3rd SNR/DRG stimulation is not a new technique in the treatment of perineal pain syndrome. Alo et al. and De Andres et al. described patients with perineal pain experiencing excellent pain relief using the retrograde lead placement technique [13, 14]. This technique is quite difficult to perform and may increase procedure time whilst optimal paraesthesia coverage in the OR is sought. We used the easier posterior transforaminal approach to introduce the lead over the NR and the DRG. Lavano et al. also used the latter technique and reported good pain relief and improvement in quality of life. A relatively high risk of complication mainly due to lead related issues (fracture and displacement), however, was observed [15]. To overcome the problem of lead displacement, implanters may choose to use a tined lead (Medtronic Inc.), which is inserted into the S3 foramen. This might reduce the risk of displacement but may lead to nerve damage if the lead was to be explanted (e.g., infection, negative trial period). If explantation was necessary in our case, then the lead could simply be withdrawn (this is also facilitated by the lack of anchor), leaving no further damage to the nerve tissue.
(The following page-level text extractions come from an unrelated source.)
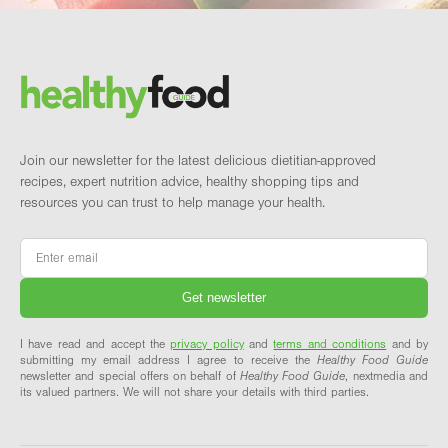
Footer
Brand and newsletter
Join our newsletter for the latest delicious dietitian-approved
recipes, expert nutrition advice, healthy shopping tips and
resources you can trust to help manage your health.
Email
*
I have read and accept the
privacy policy
and
terms and conditions
and by
submitting my email address I agree to receive the
Healthy Food Guide
newsletter and special offers on behalf of
Healthy Food Guide
, nextmedia and
its valued partners. We will not share your details with third parties.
We postulate that this new posterior foraminal technique of lead placement is simple, safe, and reversible and may lower the occurrence of lead related complications. As this is a single case study, this hypothesis would have to be tested in a larger study.

Competing Interests

Dr. Wille and Mrs. Breel are consultants for Medtronic and St. Jude Medical. Dr. Zuidema has no competing interests.

Authors' Contributions

Dr. Wille, Dr. Zuidema, and Mrs. Breel designed and conducted the study, including patient recruitment, data collection, and data analysis. Dr. Zuidema and Mrs. Breel prepared the paper draft with important intellectual input from Dr. Wille. All authors approved the final paper. All of the authors had complete access to the study data. No funding was received for this study.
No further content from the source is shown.